REQUIRED ACTION:
Report each line of the records where "more" occurs.

DATA FOR THIS TASK:
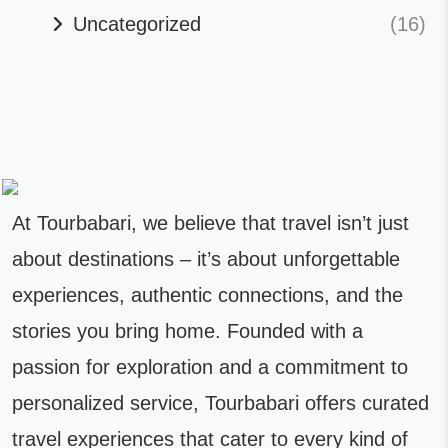
Uncategorized
(16)
At Tourbabari, we believe that travel isn’t just
about destinations – it’s about unforgettable
experiences, authentic connections, and the
stories you bring home. Founded with a
passion for exploration and a commitment to
personalized service, Tourbabari offers curated
travel experiences that cater to every kind of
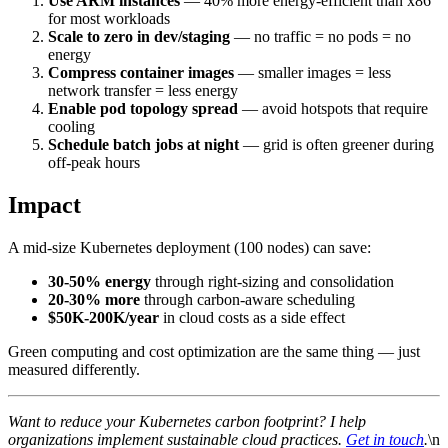
Use ARM instances
— 40% more energy-efficient than x86
for most workloads
Scale to zero in dev/staging
— no traffic = no pods = no
energy
Compress container images
— smaller images = less
network transfer = less energy
Enable pod topology spread
— avoid hotspots that require
cooling
Schedule batch jobs at night
— grid is often greener during
off-peak hours
Impact
A mid-size Kubernetes deployment (100 nodes) can save:
30-50% energy
through right-sizing and consolidation
20-30% more
through carbon-aware scheduling
$50K-200K/year
in cloud costs as a side effect
Green computing and cost optimization are the same thing — just
measured differently.
Want to reduce your Kubernetes carbon footprint? I help
organizations implement sustainable cloud practices.
Get in touch
.
\n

ANSWER BOX:
— 40% more energy-efficient than x86
20-30% more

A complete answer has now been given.